I was looking for some specific bike parts and found the exact serial numbers
for exactly what I need and there's no way to determine if anything similar
still exists.

That being said, I wish semantic web blew up like it was supposed to. If we
had ontologies for describing products that could be searched to find an
appropriate item, that would be huge. But the scale was always limited by the
nonzero rate of human error and the high rate at which humans lose interest in
maintaining systems manually.

------
thenanyu
I worked in the apparel industry for many years; From what I remember, Uniqlo
focused obsessively on quality control and unit economics.

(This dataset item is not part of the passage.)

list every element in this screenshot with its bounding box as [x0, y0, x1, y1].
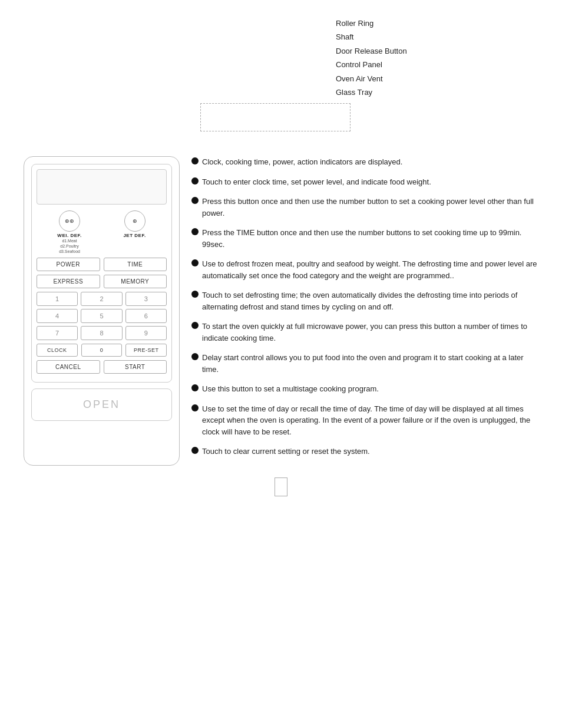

They have very few fabrications that are shared across many styles so they can
order an entire mill's supply for a season in some cases. In this industry
segment, materials costs can be ~70% of total production cost so this make an
enormous impact.

They outsource to factories outside of Japan, but they will send in their own
operations team to do production line setup and training. Their tolerances
were very tight and QC process rigorous. If you walk into a factory, you will
see Uniqlo branded posters up everywhere with "10 rules of quality control"
and the like.

My former employer really prized hiring the same factories that Uniqlo used
because we knew the QC was going to be a step above and the unit costs
optimized.

------
boojack
Uniqlo makes up 80%+ of my "wardrobe".

Minimalist design, good fitting, decent materials, at a very affordable price
point.

And I'm also continually impressed by their work on new materials: heat tech,
tight "Chino" pants that are stretchy that I can do parkour in.

------
mellosouls
Loved the very cool Uniqlo screensavers from years ago, made this non-
fashionista remember the brand name.

[https://www.youtube.com/watch?v=rAMC1NizEU0](https://www.youtube.com/watch?v=rAMC1NizEU0)

------
paulcole
Compare to this article from _2010_ :

[https://nymag.com/fashion/features/65898/](https://nymag.com/fashion/features/65898/)

------
tzury
[https://outline.com/68BXAZ](https://outline.com/68BXAZ)

------
dirtyid
Big fan of Uniqlo, curious how they fail to sell shoes in the last few years.
1-2 models of casual shoes and a summer sandals in monochrome colors every
year. Well made and cheap. Always pushed to discount bin after a few weeks.
Haven't seen anyone wear them outside.

------
samat
I have all my clothes from Uniqlo except for shoes, wallet and a bag for 5
years now. The reason is I don’t have to think hard about it. And I can
restock worn out items pretty reliably (although I wish they did not change
items year by year at all).

------
H1Supreme
I love their long sleeve dress shirts. I have probably every "checked" variety
they offer. They hold up great.

I really love their comfort sport coats. Great alternative to a sweater that
can be dressed down to wear with denim. Mine always get compliments.